Por otro lado, se plantea el tema de la idoneidad de una u otra posición política para realizar estas maniobras ilusionantes sobre el papel. En este punto, los que se adjudican la etiqueta progresista parecen ser los más indicados para beneficiar al negocio mercantil, porque suelen mostrarse espléndidos con el dinero ajeno. Si se añade su compromiso ideológico para cumplir con la justicia social o, dicho sea, pan para todos, estos practicantes de la política, le vienen bien al negocio. En el caso de que el barco se hunda y el despilfarro estatal con destino al mercado se haga insoportable, ya habría que pensar en cambiar de signo político para reorganizar las cuentas y continuar con eso que se llama conservadurismo, al menos, por una temporada.
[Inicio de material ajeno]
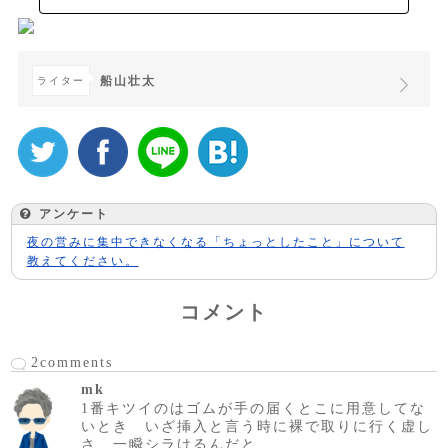
船山壮太
ライター
アンケート
夜の営みに集中できなくなる「ちょっとしたこと」について
教えてください。
コメント
2comments
mk
1番キツイのはゴムが手の届くとこに用意してな
いとき いざ挿入と言う時に裸で取りに行く虚し
さ 一瞬シラけるんだと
Hay un aspecto de las políticas sociales dedicado a atender necesidades reales que afectan a una mayoría silenciosa creciente, que procura pocos dividendos económicos y políticos, pero que merecería ser digno de más atención, y no lo es porque, dado su corto recorrido publicitario y propagandístico, apenas da bombo a las políticas sociales que se tienen por progresistas. No hay que pasar por alto que fundamentalmente la estrategia de las políticas sociales va dirigida a procurar más alimento al mercado en forma de divisas añadidas, bien en efectivo, en el caso de los menos pudientes, o como expectativa, dando cuerda a los grupos que a menudo se autoexcluyen, al objeto de que se sientan protagonistas del espectáculo y, desde esta posición, para conservar el nuevo papel, consuman mucho más. Al final, todos ellos se lo agradezcan al promotor político que les ha procurado efectivo o presencia. La verdadera justicia social pasa a un segundo plano arrollada por el protagonismo político de titulares. Por tanto, en la estrategia de las políticas sociales, además de atender a los intereses del mercado, prima algo políticamente determinante que es atraer ese voto de los beneficiados y hacerlo cautivo, con lo que han pasado a ser moneda de cambio para inclinar la balanza del lado del mejor vendedor.